The lines wanted are those in the data below that include "Juárez".

▶ _PROVIDED INFORMATION_:
_ _ _ _ _ _ _

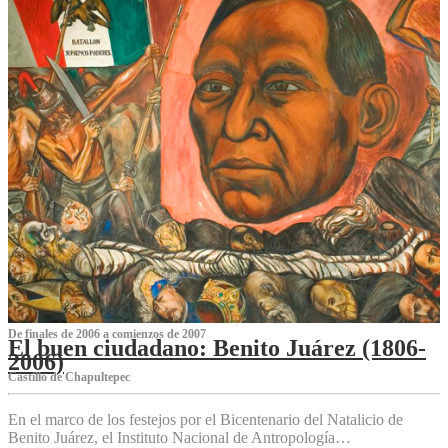
De finales de 2006 a comienzos de 2007
El buen ciudadano: Benito Juárez (1806-
2006)
Castillo de Chapultepec
En el marco de los festejos por el Bicentenario del Natalicio de
Benito Juárez, el Instituto Nacional de Antropología…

_ _ _ _ _ _ _

▶ _RESULT_:
El buen ciudadano: Benito Juárez (1806-
Benito Juárez, el Instituto Nacional de Antropología…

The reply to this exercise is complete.